How can you prevent digestive problems?

Some digestive problems, such as ulcerative colitis, can't be prevented. But you can do a lot to prevent other problems or make them better. Most of these things also promote a healthy lifestyle.

  • To help keep your digestive system healthy:
    • Get some exercise every day. Build up slowly to at least 2½ hours of moderate to vigorous exercise a week.
    • Stay at a healthy weight through sensible eating and exercise.
  • To avoid constipation:
    • Include fruits, vegetables, beans, and whole grains in your diet each day. These foods are high in fibre.
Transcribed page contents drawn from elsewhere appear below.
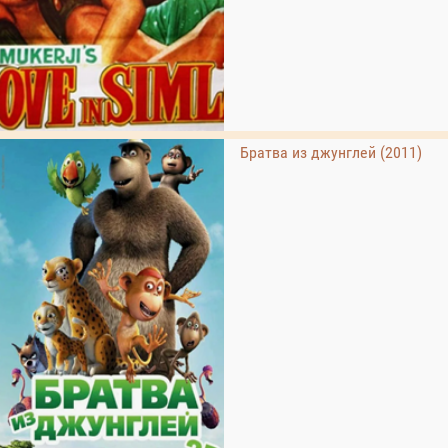
Братва из джунглей (2011)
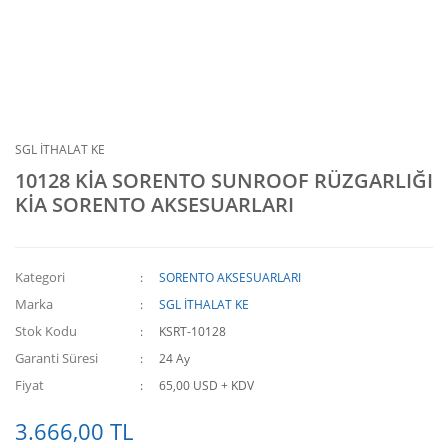
SGL İTHALAT KE
10128 KİA SORENTO SUNROOF RÜZGARLIĞI
KİA SORENTO AKSESUARLARI
Kategori
SORENTO AKSESUARLARI
Marka
SGL İTHALAT KE
Stok Kodu
KSRT-10128
Garanti Süresi
24 Ay
Fiyat
65,00 USD + KDV
3.666,00 TL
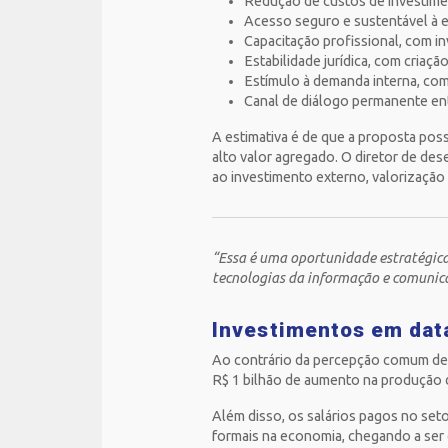
Redução de custos de investimen
Acesso seguro e sustentável à e
Capacitação profissional, com i
Estabilidade jurídica, com criaçã
Estímulo à demanda interna, com 
Canal de diálogo permanente entr
A estimativa é de que a proposta poss
alto valor agregado. O diretor de des
ao investimento externo, valorização
“Essa é uma oportunidade estratégica 
tecnologias da informação e comunica
Investimentos em data
Ao contrário da percepção comum de
R$ 1 bilhão de aumento na produção d
Além disso, os salários pagos no set
formais na economia, chegando a ser 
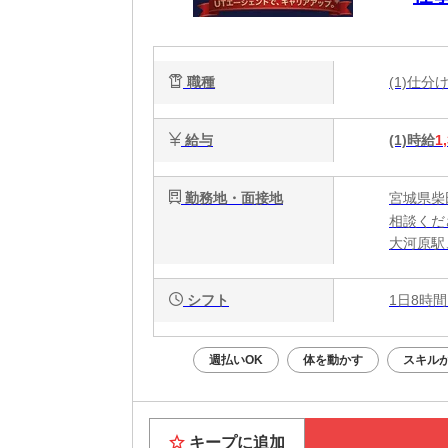
職種
(1)仕
給与
(1)時給
1
勤務地・面接地
宮城県柴
相談くだ
大河原駅
シフト
1日8時間
週払いOK
体を動かす
スキル
キープに追加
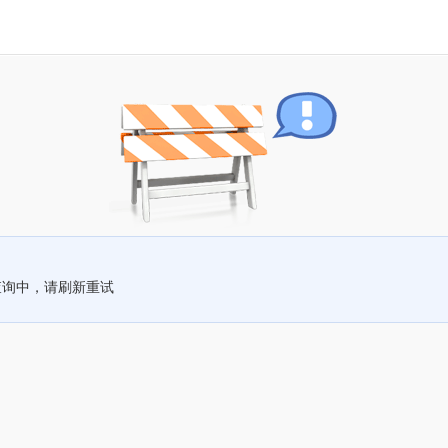
查询中，请刷新重试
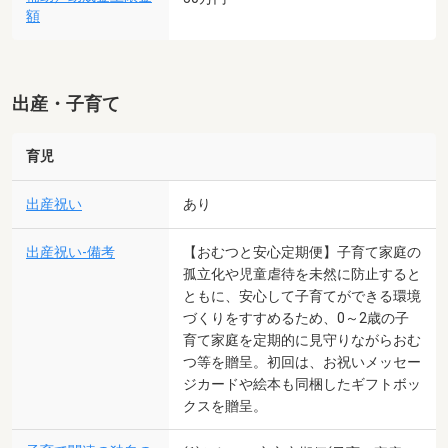
額
出産・子育て
育児
出産祝い
あり
出産祝い-備考
【おむつと安心定期便】子育て家庭の
孤立化や児童虐待を未然に防止すると
ともに、安心して子育てができる環境
づくりをすすめるため、0～2歳の子
育て家庭を定期的に見守りながらおむ
つ等を贈呈。初回は、お祝いメッセー
ジカードや絵本も同梱したギフトボッ
クスを贈呈。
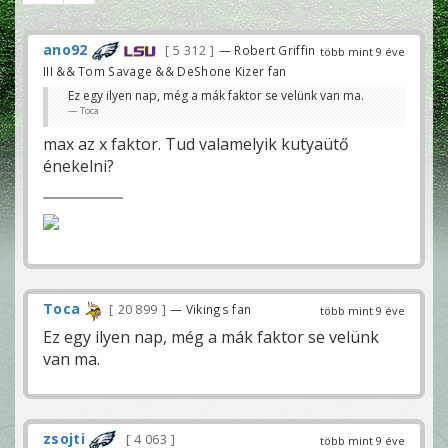
ano92
5 312
— Robert Griffin
több mint 9 éve
III && Tom Savage && DeShone Kizer fan
Ez egy ilyen nap, még a mák faktor se velünk van ma.
Toca
max az x faktor. Tud valamelyik kutyaütő
énekelni?
Toca
20 899
— Vikings fan
több mint 9 éve
Ez egy ilyen nap, még a mák faktor se velünk
van ma.
zsojti
4 063
több mint 9 éve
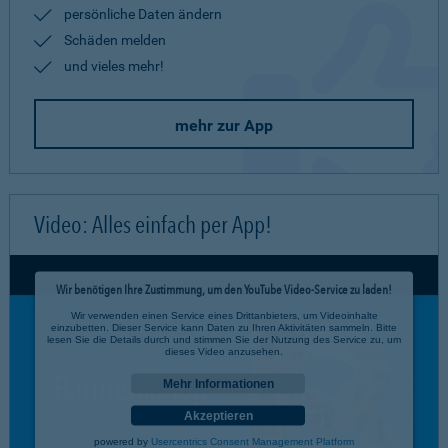
persönliche Daten ändern
Schäden melden
und vieles mehr!
mehr zur App
Video: Alles einfach per App!
Wir benötigen Ihre Zustimmung, um den YouTube Video-Service zu laden!
Wir verwenden einen Service eines Drittanbieters, um Videoinhalte
einzubetten. Dieser Service kann Daten zu Ihren Aktivitäten sammeln. Bitte
lesen Sie die Details durch und stimmen Sie der Nutzung des Service zu, um
dieses Video anzusehen.
Mehr Informationen
Akzeptieren
powered by
Usercentrics Consent Management Platform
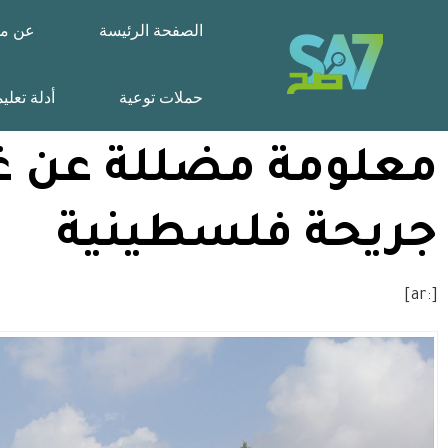
الصفحة الرئيسة
عن مش
حملات توعية
أدلة تعلي
معلومة مضللة عن غل
جريحة فلسطينية
[:ar]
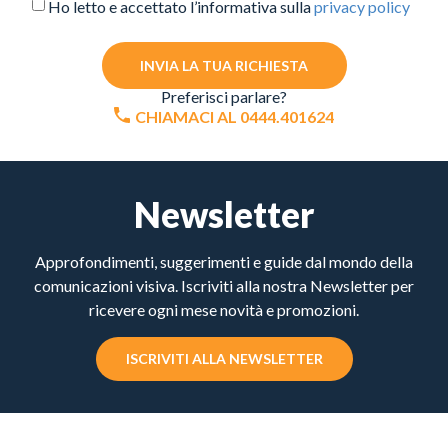
Ho letto e accettato l’informativa sulla
privacy policy
INVIA LA TUA RICHIESTA
Preferisci parlare?
CHIAMACI AL 0444.401624
Newsletter
Approfondimenti, suggerimenti e guide dal mondo della
comunicazioni visiva. Iscriviti alla nostra Newsletter per
ricevere ogni mese novità e promozioni.
ISCRIVITI ALLA NEWSLETTER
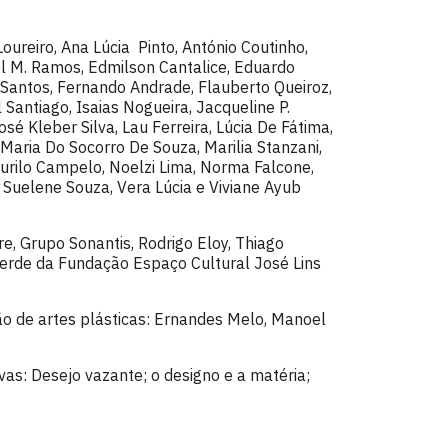
oureiro, Ana Lúcia Pinto, António Coutinho,
el M. Ramos, Edmilson Cantalice, Eduardo
 Santos, Fernando Andrade, Flauberto Queiroz,
 Santiago, Isaias Nogueira, Jacqueline P.
sé Kleber Silva, Lau Ferreira, Lúcia De Fátima,
Maria Do Socorro De Souza, Marilia Stanzani,
urilo Campelo, Noelzi Lima, Norma Falcone,
 Suelene Souza, Vera Lúcia e Viviane Ayub
re, Grupo Sonantis, Rodrigo Eloy, Thiago
verde da Fundação Espaço Cultural José Lins
o de artes plásticas: Ernandes Melo, Manoel
vas: Desejo vazante; o designo e a matéria;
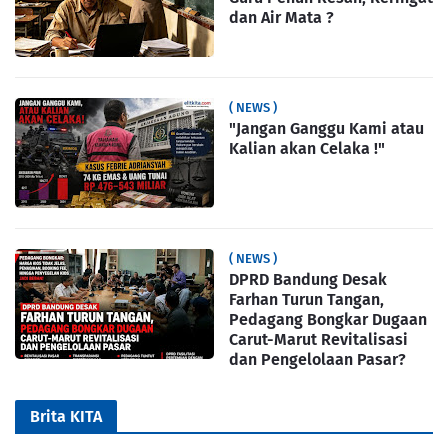
dan Air Mata ?
( NEWS )
"Jangan Ganggu Kami atau
Kalian akan Celaka !"
( NEWS )
DPRD Bandung Desak
Farhan Turun Tangan,
Pedagang Bongkar Dugaan
Carut-Marut Revitalisasi
dan Pengelolaan Pasar?
Brita KITA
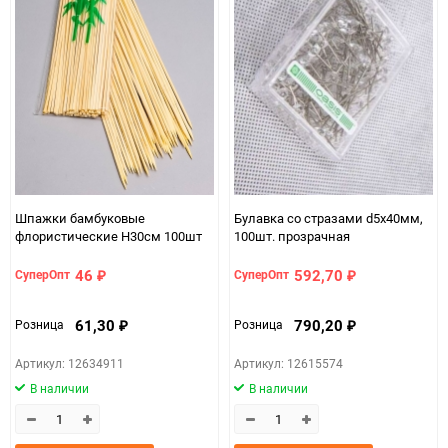
Шпажки бамбуковые
Булавка со стразами d5х40мм,
флористические H30см 100шт
100шт. прозрачная
46
592,70
СуперОпт
СуперОпт
₽
₽
61,30
790,20
Розница
Розница
₽
₽
Артикул: 12634911
Артикул: 12615574
В наличии
В наличии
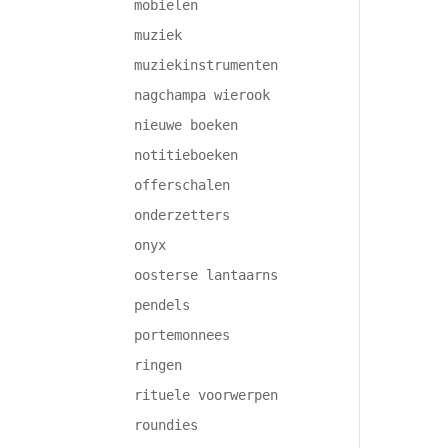
mobielen
muziek
muziekinstrumenten
nagchampa wierook
nieuwe boeken
notitieboeken
offerschalen
onderzetters
onyx
oosterse lantaarns
pendels
portemonnees
ringen
rituele voorwerpen
roundies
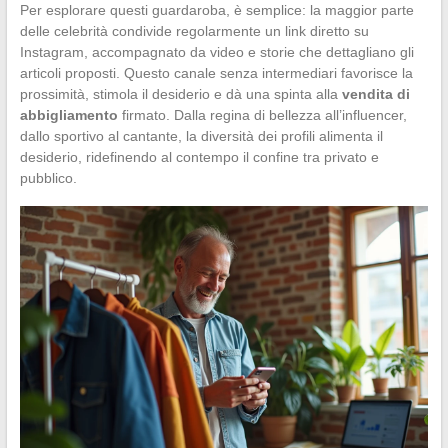
Per esplorare questi guardaroba, è semplice: la maggior parte
delle celebrità condivide regolarmente un link diretto su
Instagram, accompagnato da video e storie che dettagliano gli
articoli proposti. Questo canale senza intermediari favorisce la
prossimità, stimola il desiderio e dà una spinta alla
vendita di
abbigliamento
firmato. Dalla regina di bellezza all’influencer,
dallo sportivo al cantante, la diversità dei profili alimenta il
desiderio, ridefinendo al contempo il confine tra privato e
pubblico.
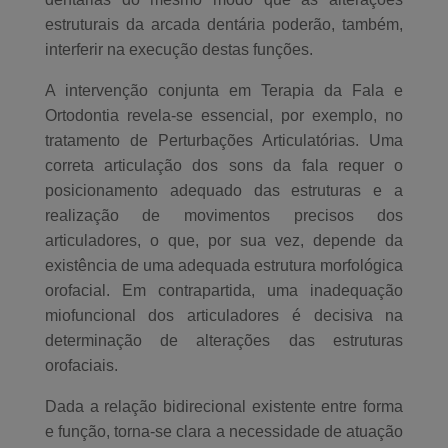
estruturais da arcada dentária poderão, também,
interferir na execução destas funções.
A intervenção conjunta em Terapia da Fala e
Ortodontia revela-se essencial, por exemplo, no
tratamento de Perturbações Articulatórias. Uma
correta articulação dos sons da fala requer o
posicionamento adequado das estruturas e a
realização de movimentos precisos dos
articuladores, o que, por sua vez, depende da
existência de uma adequada estrutura morfológica
orofacial. Em contrapartida, uma inadequação
miofuncional dos articuladores é decisiva na
determinação de alterações das estruturas
orofaciais.
Dada a relação bidirecional existente entre forma
e função, torna-se clara a necessidade de atuação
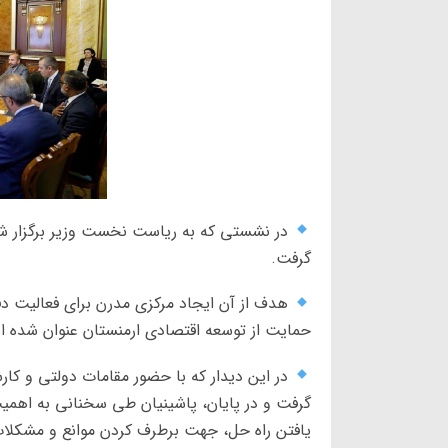
در نشستی که به ریاست نخست وزیر برگزار شد 
گرفت.
هدف از آن ایجاد مرکزی مدرن برای فعالیت دف
حمایت از توسعه اقتصادی ارمنستان عنوان شده 
در این دیدار که با حضور مقامات دولتی و کا
گرفت و در پایان، پاشینیان طی سخنانی به اهمیت
یافتن راه حل، جهت برطرف کردن موانع و مشکلات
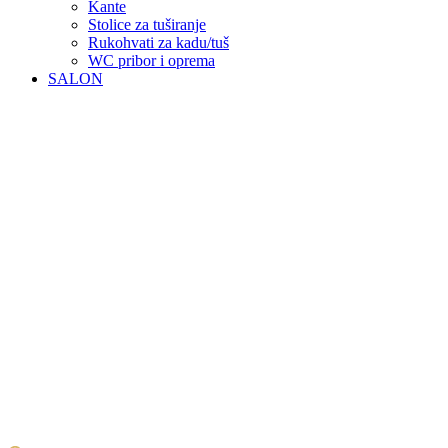
Kante
Stolice za tuširanje
Rukohvati za kadu/tuš
WC pribor i oprema
SALON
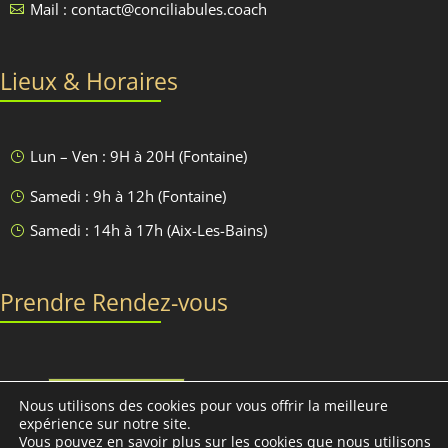
Mail : contact@conciliabules.coach

Lieux & Horaires
Lun – Ven : 9H à 20H (Fontaine)
}
Samedi : 9h à 12h (Fontaine)
}
Samedi : 14h à 17h (Aix-Les-Bains)
}
Prendre Rendez-vous
Discutons-en
Nous utilisons des cookies pour vous offrir la meilleure
expérience sur notre site.
Vous pouvez en savoir plus sur les cookies que nous utilisons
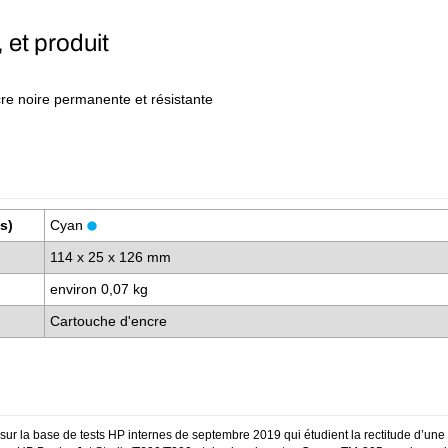
 et produit
re noire permanente et résistante
(s)
Cyan
114 x 25 x 126 mm
environ 0,07 kg
Cartouche d'encre
r la base de tests HP internes de septembre 2019 qui étudient la rectitude d’une l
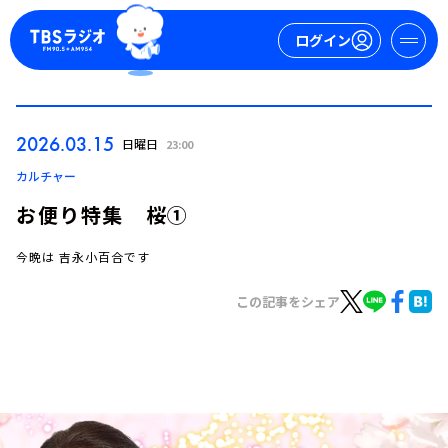
ログイン
マイページ
2026.03.15
日曜日
23:00
新規会員登録
ログイン
カルチャー
お便り特集 桜①
今晩は 吉永小百合です
この記事をシェア
今日の番組表
週間番組表
トピックス
TBS Podcast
If needed, take a fibre supplement, such as Benefibre or Metamucil, every day. Read and follow all instructions on the label.
    • Schedule time each day for a bowel movement. Having a daily routine may help. Take your time and do not strain when having a bowel movement.
    • Drink plenty of fluids. If you have kidney, heart, or liver disease and have to limit fluids, talk with your doctor before you increase the amount of fluids you drink.
  • To prevent diarrhea, avoid food or water that may be tainted with bacteria. Raw or uncooked seafood and meat are high-risk foods. When you travel, avoid drinking the local water. A good rule of thumb is, "If it's not boiled, well-cooked, or peeled, don't eat it."
  • To help prevent cirrhosis of the liver, limit alcohol to 3 drinks a day for men and 2 drinks a day for women.
  • To prevent or ease the symptoms of IBS:
    • Do not smoke. Smoking can make digestion problems worse. If you need help quitting, talk to your doctor about stop-smoking programs and medicines. These can increase your chances of quitting for good.
    • Manage stress through deep breathing, guided imagery, or exercise. Any activity that helps you relax will help.